Rhea Avin no era refugiada a pesar de que llevaba puesto un vestido de estilo tarabonés de un fino tejido de lana, con los suaves pliegues grises moldeando y resaltando sus formas casi tanto como el atuendo más revelador de Sharmad. Quienes sobrevivían al largo viaje por las montañas traían consigo rumores muy inquietantes, habilidades desconocidas en Dos Ríos y manos para trabajar las tierras despobladas por los trollocs. Rhea era una mujer bonita, de rostro redondo, que había nacido a menos de cuatro kilómetros de donde ahora se alzaba la casona; llevaba el oscuro cabello peinado en una gruesa trenza que le llegaba a la cintura. En Dos Ríos, las chicas no se trenzaban el pelo hasta que el Círculo de Mujeres decía que eran lo bastante mayores para casarse, ya tuvieran quince años o treinta, aunque muy pocas llegaban a los veinte antes de poder trenzárselo. De hecho, Rhea debía de ser por lo menos cinco años mayor que Faile y llevaba sus buenos cuatro años con el cabello trenzado, pero, a juzgar por su actitud en aquel instante, habríase dicho que todavía lo llevaba suelto sobre los hombros y que acababa de darse cuenta de que lo que le había parecido una idea maravillosa en su momento en realidad era lo más estúpido que podía haber hecho. A decir verdad, Sharmad parecía incluso más avergonzada aunque le sacaba uno o dos años a Rhea; para una domani debía de ser humillante encontrarse en una situación como ésa. Faile tenía ganas de darles buenos bofetones a las dos, pero ése no era el comportamiento de una señora.

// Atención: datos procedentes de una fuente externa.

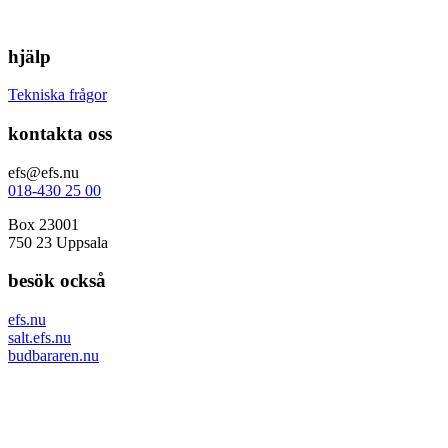
hjälp
Tekniska frågor
kontakta oss
efs@efs.nu
018-430 25 00
Box 23001
750 23 Uppsala
besök också
efs.nu
salt.efs.nu
budbararen.nu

—Un hombre —continuó con el tono más impasible que consiguió adoptar— no es un caballo ni un campo. Ninguna de las dos puede poseerlo, y pedirme que decida yo cuál de vosotras tiene derecho a él… —Inhaló lentamente—. Si pensara que Wil al’Seen os ha estado engañando a las dos con falsas esperanzas, entonces tendría algo que opinar al respecto. —A Wil se le iban los ojos tras las mujeres; y los de las mujeres tras él (tenía buenas pantorrillas), pero jamás hacía promesas. Sharmad parecía deseosa de que el suelo se la tragara; las domani tenían reputación de tener a los hombres comiendo de su mano, no al contrario—. Pero, no siendo ése el caso, éste es mi dictamen: las dos os presentaréis ante la Zahorí y le explicaréis el asunto sin dejar fuera nada. Ella se encargará del asunto. Espero tener noticias de que os ha visto antes de la caída de la noche.